Zahra tampak prihatin pada kondisi percintaanku yang pelik ini. "Gini Dav, karena gak ada cara lain lo bisa pakai cara gue yang lebih ampuh."

Mataku menyipit tatkala mencium akan ada bau-bau ide sesat darinya. "Apa nih? Jangan aneh-aneh!"

Zahra spontan menabok pipiku. "Gak! Dengerin dulu... jadi tuh saran gue lo harus mulai dengan sksd. Malah kalau bisa sekalian aja jadi cegil. Sekarang kalau gak gitu ya selamanya lo gak di-notice belio."

"Tapi kan dia ketua kelas! Harusnya bisa bergaul dong sama semua anak-anak, gak ke satu dua orang aja," jawabku masih tak habis pikir.

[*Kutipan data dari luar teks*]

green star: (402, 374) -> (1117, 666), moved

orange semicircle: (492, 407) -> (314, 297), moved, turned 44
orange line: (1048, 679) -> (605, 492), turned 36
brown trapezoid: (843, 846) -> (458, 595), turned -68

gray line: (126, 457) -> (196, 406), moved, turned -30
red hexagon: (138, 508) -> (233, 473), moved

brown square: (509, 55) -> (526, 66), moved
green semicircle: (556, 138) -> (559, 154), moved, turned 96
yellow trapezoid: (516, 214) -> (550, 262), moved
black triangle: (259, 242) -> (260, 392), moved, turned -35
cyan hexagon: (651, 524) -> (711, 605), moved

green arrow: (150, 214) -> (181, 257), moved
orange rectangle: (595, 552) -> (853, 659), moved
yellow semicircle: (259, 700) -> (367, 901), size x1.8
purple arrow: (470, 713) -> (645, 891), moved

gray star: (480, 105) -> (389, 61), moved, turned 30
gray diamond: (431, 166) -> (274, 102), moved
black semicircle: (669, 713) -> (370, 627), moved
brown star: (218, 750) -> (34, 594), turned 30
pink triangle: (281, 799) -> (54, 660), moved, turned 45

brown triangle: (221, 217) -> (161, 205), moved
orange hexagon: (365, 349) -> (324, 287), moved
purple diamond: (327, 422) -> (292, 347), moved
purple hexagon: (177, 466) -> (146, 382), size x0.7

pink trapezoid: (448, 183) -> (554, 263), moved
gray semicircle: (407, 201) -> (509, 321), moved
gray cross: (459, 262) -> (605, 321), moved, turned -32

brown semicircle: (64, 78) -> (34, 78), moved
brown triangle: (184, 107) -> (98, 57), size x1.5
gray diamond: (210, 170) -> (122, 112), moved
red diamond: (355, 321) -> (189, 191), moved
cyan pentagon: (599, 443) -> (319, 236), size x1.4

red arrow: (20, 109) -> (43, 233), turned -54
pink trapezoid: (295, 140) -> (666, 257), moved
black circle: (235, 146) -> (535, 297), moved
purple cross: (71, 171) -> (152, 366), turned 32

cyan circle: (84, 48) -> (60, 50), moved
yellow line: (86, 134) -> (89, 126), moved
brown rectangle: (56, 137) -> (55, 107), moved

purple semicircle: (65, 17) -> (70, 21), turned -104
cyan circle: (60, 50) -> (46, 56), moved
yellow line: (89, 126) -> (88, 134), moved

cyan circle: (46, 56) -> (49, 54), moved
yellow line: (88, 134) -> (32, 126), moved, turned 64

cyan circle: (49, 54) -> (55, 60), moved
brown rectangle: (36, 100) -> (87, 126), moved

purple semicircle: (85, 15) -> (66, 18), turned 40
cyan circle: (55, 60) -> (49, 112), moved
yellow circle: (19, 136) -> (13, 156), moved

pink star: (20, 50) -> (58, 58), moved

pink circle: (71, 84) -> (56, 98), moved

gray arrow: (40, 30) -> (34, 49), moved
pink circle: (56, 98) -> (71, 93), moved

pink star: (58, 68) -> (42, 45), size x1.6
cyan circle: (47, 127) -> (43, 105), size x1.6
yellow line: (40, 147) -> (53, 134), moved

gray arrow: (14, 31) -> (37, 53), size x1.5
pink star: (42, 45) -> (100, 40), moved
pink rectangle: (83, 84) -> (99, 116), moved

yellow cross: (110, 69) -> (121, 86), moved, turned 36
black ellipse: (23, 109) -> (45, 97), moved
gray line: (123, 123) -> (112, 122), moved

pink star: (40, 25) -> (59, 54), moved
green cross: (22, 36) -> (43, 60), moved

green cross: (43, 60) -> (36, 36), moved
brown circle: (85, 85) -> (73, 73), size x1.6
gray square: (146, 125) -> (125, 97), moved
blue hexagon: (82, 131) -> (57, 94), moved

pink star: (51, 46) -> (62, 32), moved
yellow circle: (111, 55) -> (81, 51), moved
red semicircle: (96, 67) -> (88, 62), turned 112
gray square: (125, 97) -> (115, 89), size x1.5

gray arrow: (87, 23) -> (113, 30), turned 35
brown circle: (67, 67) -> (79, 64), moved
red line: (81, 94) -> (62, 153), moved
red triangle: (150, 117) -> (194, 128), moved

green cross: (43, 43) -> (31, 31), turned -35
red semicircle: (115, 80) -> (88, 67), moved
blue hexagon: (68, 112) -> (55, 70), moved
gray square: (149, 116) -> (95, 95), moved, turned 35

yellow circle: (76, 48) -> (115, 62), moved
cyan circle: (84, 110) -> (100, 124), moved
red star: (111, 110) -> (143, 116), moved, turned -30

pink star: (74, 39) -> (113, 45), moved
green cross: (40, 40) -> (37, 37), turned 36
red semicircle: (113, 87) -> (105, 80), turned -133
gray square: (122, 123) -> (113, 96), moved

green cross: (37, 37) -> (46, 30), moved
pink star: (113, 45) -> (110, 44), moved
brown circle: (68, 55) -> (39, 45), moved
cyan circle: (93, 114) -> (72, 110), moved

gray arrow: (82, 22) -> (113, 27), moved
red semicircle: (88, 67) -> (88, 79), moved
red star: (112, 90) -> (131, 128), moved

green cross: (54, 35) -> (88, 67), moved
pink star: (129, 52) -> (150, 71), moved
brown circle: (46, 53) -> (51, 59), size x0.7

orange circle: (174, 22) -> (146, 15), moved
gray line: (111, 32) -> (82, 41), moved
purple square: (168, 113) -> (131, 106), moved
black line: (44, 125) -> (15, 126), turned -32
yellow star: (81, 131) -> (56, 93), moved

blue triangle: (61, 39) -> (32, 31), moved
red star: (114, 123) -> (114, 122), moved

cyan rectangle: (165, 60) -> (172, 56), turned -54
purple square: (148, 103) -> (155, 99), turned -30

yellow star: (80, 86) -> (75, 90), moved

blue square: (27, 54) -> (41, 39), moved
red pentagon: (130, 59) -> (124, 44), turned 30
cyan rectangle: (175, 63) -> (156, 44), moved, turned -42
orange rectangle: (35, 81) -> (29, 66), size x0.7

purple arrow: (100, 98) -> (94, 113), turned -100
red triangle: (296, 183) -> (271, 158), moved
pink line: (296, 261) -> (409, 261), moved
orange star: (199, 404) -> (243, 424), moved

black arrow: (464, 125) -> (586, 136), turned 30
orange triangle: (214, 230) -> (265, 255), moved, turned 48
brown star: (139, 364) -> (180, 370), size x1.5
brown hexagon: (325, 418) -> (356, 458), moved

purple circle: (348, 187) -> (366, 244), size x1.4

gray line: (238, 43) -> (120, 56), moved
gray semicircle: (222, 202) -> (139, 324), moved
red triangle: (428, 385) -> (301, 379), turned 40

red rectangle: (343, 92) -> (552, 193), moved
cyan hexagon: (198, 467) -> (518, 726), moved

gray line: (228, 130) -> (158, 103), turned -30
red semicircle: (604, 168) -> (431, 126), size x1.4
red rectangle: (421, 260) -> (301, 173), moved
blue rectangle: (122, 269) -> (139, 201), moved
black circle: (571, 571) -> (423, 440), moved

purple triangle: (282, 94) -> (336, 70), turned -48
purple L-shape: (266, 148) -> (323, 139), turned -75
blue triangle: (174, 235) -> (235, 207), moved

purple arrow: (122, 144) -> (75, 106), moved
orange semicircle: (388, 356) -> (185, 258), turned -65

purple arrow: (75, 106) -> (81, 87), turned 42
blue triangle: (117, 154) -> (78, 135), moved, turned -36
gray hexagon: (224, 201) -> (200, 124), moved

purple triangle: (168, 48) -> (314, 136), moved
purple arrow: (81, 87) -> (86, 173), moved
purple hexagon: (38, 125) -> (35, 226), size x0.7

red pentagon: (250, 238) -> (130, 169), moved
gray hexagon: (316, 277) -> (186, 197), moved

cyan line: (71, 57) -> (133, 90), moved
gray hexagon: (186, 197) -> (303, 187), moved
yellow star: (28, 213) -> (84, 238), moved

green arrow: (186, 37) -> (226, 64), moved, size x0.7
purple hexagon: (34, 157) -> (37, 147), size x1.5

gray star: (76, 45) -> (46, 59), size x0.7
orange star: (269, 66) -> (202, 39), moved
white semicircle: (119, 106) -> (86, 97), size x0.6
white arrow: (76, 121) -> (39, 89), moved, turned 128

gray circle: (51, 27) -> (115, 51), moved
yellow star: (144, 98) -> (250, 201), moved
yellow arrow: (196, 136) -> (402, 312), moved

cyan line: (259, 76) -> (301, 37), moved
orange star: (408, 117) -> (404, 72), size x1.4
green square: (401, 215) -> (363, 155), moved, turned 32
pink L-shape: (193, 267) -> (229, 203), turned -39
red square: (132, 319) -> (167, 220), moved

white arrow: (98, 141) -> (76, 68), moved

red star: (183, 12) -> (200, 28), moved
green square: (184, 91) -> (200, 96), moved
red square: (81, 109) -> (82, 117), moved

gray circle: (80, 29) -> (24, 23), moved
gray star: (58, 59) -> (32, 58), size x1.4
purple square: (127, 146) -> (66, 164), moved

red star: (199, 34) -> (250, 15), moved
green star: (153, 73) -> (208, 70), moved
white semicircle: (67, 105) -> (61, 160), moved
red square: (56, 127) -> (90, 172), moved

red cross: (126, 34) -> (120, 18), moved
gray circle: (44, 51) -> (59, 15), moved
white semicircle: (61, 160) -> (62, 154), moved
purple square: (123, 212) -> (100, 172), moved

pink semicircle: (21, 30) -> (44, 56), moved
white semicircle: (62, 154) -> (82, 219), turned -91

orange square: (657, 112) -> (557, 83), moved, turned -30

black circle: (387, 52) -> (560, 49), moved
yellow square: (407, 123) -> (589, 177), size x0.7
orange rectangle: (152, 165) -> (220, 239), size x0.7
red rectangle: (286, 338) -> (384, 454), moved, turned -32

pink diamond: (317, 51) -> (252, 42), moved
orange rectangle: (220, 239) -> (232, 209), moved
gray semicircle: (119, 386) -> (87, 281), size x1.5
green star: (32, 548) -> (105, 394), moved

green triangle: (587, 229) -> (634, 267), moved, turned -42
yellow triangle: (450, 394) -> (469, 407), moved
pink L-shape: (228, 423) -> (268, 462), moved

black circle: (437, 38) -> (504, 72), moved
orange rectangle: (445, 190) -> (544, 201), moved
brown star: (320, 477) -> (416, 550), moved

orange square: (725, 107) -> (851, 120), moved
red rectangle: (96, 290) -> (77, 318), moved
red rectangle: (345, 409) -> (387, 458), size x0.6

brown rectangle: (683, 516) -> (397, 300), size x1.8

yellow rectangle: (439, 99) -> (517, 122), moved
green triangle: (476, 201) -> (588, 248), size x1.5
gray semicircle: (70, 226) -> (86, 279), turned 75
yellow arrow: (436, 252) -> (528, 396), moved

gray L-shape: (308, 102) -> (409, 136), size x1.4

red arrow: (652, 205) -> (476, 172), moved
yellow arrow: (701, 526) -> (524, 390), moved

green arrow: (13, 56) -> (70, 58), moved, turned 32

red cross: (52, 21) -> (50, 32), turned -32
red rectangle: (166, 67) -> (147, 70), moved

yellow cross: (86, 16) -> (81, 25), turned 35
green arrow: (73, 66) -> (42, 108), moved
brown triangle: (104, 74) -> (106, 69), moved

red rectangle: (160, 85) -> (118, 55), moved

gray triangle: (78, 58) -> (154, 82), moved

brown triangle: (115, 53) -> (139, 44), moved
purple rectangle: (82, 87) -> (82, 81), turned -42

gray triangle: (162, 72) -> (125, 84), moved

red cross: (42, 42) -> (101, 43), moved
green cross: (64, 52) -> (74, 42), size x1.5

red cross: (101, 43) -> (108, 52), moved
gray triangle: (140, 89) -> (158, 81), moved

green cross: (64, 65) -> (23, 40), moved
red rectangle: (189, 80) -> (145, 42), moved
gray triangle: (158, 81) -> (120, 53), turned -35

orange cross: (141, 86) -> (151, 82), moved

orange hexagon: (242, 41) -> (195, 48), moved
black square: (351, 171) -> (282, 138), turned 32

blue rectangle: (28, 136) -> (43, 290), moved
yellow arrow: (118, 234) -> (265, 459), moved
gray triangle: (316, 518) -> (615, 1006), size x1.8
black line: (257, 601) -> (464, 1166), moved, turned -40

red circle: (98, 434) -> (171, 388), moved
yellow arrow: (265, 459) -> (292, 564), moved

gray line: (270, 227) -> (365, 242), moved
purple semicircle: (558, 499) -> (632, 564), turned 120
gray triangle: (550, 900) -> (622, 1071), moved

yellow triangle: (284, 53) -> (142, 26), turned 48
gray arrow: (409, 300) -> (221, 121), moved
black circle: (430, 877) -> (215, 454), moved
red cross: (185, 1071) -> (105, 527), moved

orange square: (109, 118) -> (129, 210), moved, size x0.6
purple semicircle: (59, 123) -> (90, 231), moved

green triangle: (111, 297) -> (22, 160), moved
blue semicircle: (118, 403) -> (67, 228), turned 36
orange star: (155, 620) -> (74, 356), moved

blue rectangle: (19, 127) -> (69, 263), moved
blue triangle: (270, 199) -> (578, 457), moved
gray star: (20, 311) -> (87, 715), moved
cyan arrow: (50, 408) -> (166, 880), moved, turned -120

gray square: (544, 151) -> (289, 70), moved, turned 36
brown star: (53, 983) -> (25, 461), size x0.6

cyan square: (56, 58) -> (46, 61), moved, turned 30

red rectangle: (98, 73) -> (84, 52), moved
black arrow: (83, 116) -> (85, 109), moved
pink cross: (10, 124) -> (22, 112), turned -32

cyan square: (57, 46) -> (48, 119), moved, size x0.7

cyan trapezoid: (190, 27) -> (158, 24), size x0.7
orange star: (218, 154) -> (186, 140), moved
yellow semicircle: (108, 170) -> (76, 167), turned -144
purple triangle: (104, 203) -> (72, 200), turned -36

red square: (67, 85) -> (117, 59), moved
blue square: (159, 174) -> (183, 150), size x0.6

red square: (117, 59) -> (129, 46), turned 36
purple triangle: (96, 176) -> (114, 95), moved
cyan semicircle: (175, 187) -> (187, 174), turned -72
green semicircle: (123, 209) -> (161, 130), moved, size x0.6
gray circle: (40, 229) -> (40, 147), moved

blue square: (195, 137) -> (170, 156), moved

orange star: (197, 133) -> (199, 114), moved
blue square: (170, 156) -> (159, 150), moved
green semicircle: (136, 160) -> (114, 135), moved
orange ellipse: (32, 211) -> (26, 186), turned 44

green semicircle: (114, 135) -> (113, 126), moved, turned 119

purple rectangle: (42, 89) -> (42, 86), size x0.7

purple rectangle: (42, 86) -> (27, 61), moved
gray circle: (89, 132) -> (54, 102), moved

Zahra terlihat menghembuskan napasnya. "Hhh... mungkin dia juga masih penyesuaian kali, Dav. Makanya kalau dia belum ada pergerakan, berarti lo duluan yang harus reach out. Atau... lo mau gue bantuin deket?"

"JANGAN! SEMBARANGAN LO!"

Tawaran Zahra mengancam kehidupan tenangku saja. Lebih baik menunggu sampai tua daripada aku ketahuan oleh crush sendiri gara-gara teman.

Setelah berpikir beberapa saat, aku mulai mempertimbangkan saran dari Zahra tadi.

"Hmm... keknya gak ada salahnya gue coba."